7. Self-Termination The Employee shall have the right to
terminate his employment with the Company for any
reason by providing the Company with fifteen (15) days
prior written notice. The Company shall have the right
to waive any or all of such fifteen (15) day period to
accelerate the effective date of the termination of the
employment of the Employee with the Company, by written
notice to the Employee. If the Employee elects to so
terminate his employment with the Company no sooner
than ninety (90) days after the effective date but no
later than fifteen (15) calendar months after the
Effective Date, the Employee is entitled to severance
compensation for twelve (12) months following the
effective date of such termination by the payment of
Base Salary as described in Section 3(a).

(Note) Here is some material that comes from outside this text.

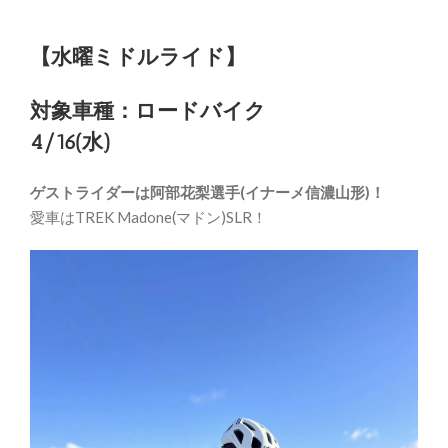
【水曜ミドルライド】
対象車種：ロードバイク
4/16(水)
ゲストライダーは阿部花梨選手(イナーメ信濃山形)！
愛車はTREK Madone(マドン)SLR！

8. Vesting. In the event that the Employee's employment
hereunder is terminated under the provisions of Sections 6(e),
6(f) or 7, the Employee shall at the time of termination,
completely vest in all rights available under the qualified and
non-qualified stock options, which are at the time of the
termination granted to the Employee.
9. Rights and Obligations of Successors. In the event that
any of the following events occur, a "Change in Control" shall be
deemed to occur for the purpose of this Agreement: (a) any person
or group of persons acting in concert becomes the beneficial
owner, directly or indirectly (excluding ownership by or through
employee benefit plans), of securities of the Company
representing fifty percent (50%) or more of the combined voting
power of the Company's then outstanding securities; (b) the
Company is combined (by merger, share exchange, consolidation, or
otherwise) with another corporation and as a result of such
combination less than seventy five percent (75%) of the
outstanding securities of the surviving or resulting corporation
are owned in the aggregate by the former shareholders of the
Company; or (c) any person or group of persons acting in concert
obtains direct or indirect control of the Board of Directors of
the Company, other than the current shareholders of the Company.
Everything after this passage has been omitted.